Records shown Block Start
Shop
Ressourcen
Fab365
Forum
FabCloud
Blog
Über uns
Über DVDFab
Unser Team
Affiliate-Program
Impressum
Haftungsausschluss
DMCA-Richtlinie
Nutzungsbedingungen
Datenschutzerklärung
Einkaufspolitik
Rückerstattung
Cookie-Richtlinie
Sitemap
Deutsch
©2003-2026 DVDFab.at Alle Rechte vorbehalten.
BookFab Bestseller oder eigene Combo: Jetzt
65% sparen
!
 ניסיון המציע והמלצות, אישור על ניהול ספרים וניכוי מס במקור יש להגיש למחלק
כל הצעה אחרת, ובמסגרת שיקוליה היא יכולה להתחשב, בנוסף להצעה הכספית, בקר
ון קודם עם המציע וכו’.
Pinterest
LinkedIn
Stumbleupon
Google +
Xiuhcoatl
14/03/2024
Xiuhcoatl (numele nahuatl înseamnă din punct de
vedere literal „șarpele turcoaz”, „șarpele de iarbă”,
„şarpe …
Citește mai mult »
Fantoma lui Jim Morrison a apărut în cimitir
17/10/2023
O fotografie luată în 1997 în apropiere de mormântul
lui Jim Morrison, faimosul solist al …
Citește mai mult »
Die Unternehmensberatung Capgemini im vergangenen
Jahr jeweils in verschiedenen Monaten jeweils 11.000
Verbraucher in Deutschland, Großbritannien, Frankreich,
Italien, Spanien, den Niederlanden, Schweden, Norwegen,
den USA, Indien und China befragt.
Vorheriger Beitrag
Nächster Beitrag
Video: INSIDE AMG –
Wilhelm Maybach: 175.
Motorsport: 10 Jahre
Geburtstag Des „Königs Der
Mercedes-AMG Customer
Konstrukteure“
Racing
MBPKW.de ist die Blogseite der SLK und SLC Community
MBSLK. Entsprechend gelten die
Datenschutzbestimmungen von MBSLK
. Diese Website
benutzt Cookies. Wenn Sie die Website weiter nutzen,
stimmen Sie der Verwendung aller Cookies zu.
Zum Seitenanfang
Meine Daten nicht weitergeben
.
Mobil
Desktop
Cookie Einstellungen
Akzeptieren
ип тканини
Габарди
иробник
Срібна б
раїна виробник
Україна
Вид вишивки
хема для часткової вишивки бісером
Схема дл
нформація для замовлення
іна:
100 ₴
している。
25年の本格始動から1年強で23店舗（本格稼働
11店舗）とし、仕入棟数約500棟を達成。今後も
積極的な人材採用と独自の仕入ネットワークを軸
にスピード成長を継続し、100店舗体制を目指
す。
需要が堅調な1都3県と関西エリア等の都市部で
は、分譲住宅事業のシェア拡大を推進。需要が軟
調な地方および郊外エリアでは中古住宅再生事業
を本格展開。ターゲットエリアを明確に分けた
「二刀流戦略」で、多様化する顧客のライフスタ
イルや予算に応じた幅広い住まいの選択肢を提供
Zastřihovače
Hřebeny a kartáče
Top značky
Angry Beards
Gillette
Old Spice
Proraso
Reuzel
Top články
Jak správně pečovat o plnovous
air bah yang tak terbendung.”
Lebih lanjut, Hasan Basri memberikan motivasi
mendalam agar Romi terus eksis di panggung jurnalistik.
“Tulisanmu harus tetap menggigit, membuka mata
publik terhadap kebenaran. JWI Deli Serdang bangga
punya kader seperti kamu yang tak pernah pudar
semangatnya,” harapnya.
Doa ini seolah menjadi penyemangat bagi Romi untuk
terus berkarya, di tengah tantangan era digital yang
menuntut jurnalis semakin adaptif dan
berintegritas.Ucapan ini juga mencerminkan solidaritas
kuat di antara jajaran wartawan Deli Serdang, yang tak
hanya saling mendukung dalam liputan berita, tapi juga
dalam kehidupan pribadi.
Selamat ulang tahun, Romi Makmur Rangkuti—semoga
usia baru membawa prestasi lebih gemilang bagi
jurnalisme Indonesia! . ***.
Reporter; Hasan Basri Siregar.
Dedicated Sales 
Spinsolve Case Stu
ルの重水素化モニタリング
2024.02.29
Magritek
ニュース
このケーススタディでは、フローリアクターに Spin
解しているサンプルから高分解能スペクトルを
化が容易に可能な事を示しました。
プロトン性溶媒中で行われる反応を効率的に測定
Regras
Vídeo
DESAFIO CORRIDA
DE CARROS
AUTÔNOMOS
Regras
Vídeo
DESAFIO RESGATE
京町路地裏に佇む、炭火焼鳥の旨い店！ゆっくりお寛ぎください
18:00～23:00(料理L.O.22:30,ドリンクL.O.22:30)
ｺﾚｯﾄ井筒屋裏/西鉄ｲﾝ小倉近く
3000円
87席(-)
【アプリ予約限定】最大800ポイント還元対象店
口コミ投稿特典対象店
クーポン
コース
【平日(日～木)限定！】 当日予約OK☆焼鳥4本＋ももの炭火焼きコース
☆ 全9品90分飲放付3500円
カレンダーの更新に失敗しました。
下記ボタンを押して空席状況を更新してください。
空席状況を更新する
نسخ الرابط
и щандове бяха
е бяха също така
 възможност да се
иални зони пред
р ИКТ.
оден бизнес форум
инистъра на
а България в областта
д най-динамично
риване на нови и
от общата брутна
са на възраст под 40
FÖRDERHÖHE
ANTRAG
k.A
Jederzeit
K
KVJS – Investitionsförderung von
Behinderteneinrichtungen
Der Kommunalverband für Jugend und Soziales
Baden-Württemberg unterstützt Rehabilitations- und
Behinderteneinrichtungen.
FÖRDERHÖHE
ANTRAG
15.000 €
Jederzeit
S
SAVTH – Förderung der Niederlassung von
Records shown Block End
Task instructions
Reproduce the records above word for word.

Solution below
Shop
Ressourcen
Fab365
Forum
FabCloud
Blog
Über uns
Über DVDFab
Unser Team
Affiliate-Program
Impressum
Haftungsausschluss
DMCA-Richtlinie
Nutzungsbedingungen
Datenschutzerklärung
Einkaufspolitik
Rückerstattung
Cookie-Richtlinie
Sitemap
Deutsch
©2003-2026 DVDFab.at Alle Rechte vorbehalten.
BookFab Bestseller oder eigene Combo: Jetzt
65% sparen
!
 ניסיון המציע והמלצות, אישור על ניהול ספרים וניכוי מס במקור יש להגיש למחלק
כל הצעה אחרת, ובמסגרת שיקוליה היא יכולה להתחשב, בנוסף להצעה הכספית, בקר
ון קודם עם המציע וכו’.
Pinterest
LinkedIn
Stumbleupon
Google +
Xiuhcoatl
14/03/2024
Xiuhcoatl (numele nahuatl înseamnă din punct de
vedere literal „șarpele turcoaz”, „șarpele de iarbă”,
„şarpe …
Citește mai mult »
Fantoma lui Jim Morrison a apărut în cimitir
17/10/2023
O fotografie luată în 1997 în apropiere de mormântul
lui Jim Morrison, faimosul solist al …
Citește mai mult »
Die Unternehmensberatung Capgemini im vergangenen
Jahr jeweils in verschiedenen Monaten jeweils 11.000
Verbraucher in Deutschland, Großbritannien, Frankreich,
Italien, Spanien, den Niederlanden, Schweden, Norwegen,
den USA, Indien und China befragt.
Vorheriger Beitrag
Nächster Beitrag
Video: INSIDE AMG –
Wilhelm Maybach: 175.
Motorsport: 10 Jahre
Geburtstag Des „Königs Der
Mercedes-AMG Customer
Konstrukteure“
Racing
MBPKW.de ist die Blogseite der SLK und SLC Community
MBSLK. Entsprechend gelten die
Datenschutzbestimmungen von MBSLK
. Diese Website
benutzt Cookies. Wenn Sie die Website weiter nutzen,
stimmen Sie der Verwendung aller Cookies zu.
Zum Seitenanfang
Meine Daten nicht weitergeben
.
Mobil
Desktop
Cookie Einstellungen
Akzeptieren
ип тканини
Габарди
иробник
Срібна б
раїна виробник
Україна
Вид вишивки
хема для часткової вишивки бісером
Схема дл
нформація для замовлення
іна:
100 ₴
している。
25年の本格始動から1年強で23店舗（本格稼働
11店舗）とし、仕入棟数約500棟を達成。今後も
積極的な人材採用と独自の仕入ネットワークを軸
にスピード成長を継続し、100店舗体制を目指
す。
需要が堅調な1都3県と関西エリア等の都市部で
は、分譲住宅事業のシェア拡大を推進。需要が軟
調な地方および郊外エリアでは中古住宅再生事業
を本格展開。ターゲットエリアを明確に分けた
「二刀流戦略」で、多様化する顧客のライフスタ
イルや予算に応じた幅広い住まいの選択肢を提供
Zastřihovače
Hřebeny a kartáče
Top značky
Angry Beards
Gillette
Old Spice
Proraso
Reuzel
Top články
Jak správně pečovat o plnovous
air bah yang tak terbendung.”
Lebih lanjut, Hasan Basri memberikan motivasi
mendalam agar Romi terus eksis di panggung jurnalistik.
“Tulisanmu harus tetap menggigit, membuka mata
publik terhadap kebenaran. JWI Deli Serdang bangga
punya kader seperti kamu yang tak pernah pudar
semangatnya,” harapnya.
Doa ini seolah menjadi penyemangat bagi Romi untuk
terus berkarya, di tengah tantangan era digital yang
menuntut jurnalis semakin adaptif dan
berintegritas.Ucapan ini juga mencerminkan solidaritas
kuat di antara jajaran wartawan Deli Serdang, yang tak
hanya saling mendukung dalam liputan berita, tapi juga
dalam kehidupan pribadi.
Selamat ulang tahun, Romi Makmur Rangkuti—semoga
usia baru membawa prestasi lebih gemilang bagi
jurnalisme Indonesia! . ***.
Reporter; Hasan Basri Siregar.
Dedicated Sales 
Spinsolve Case Stu
ルの重水素化モニタリング
2024.02.29
Magritek
ニュース
このケーススタディでは、フローリアクターに Spin
解しているサンプルから高分解能スペクトルを
化が容易に可能な事を示しました。
プロトン性溶媒中で行われる反応を効率的に測定
Regras
Vídeo
DESAFIO CORRIDA
DE CARROS
AUTÔNOMOS
Regras
Vídeo
DESAFIO RESGATE
京町路地裏に佇む、炭火焼鳥の旨い店！ゆっくりお寛ぎください
18:00～23:00(料理L.O.22:30,ドリンクL.O.22:30)
ｺﾚｯﾄ井筒屋裏/西鉄ｲﾝ小倉近く
3000円
87席(-)
【アプリ予約限定】最大800ポイント還元対象店
口コミ投稿特典対象店
クーポン
コース
【平日(日～木)限定！】 当日予約OK☆焼鳥4本＋ももの炭火焼きコース
☆ 全9品90分飲放付3500円
カレンダーの更新に失敗しました。
下記ボタンを押して空席状況を更新してください。
空席状況を更新する
نسخ الرابط
и щандове бяха
е бяха също така
 възможност да се
иални зони пред
р ИКТ.
оден бизнес форум
инистъра на
а България в областта
д най-динамично
риване на нови и
от общата брутна
са на възраст под 40
FÖRDERHÖHE
ANTRAG
k.A
Jederzeit
K
KVJS – Investitionsförderung von
Behinderteneinrichtungen
Der Kommunalverband für Jugend und Soziales
Baden-Württemberg unterstützt Rehabilitations- und
Behinderteneinrichtungen.
FÖRDERHÖHE
ANTRAG
15.000 €
Jederzeit
S
SAVTH – Förderung der Niederlassung von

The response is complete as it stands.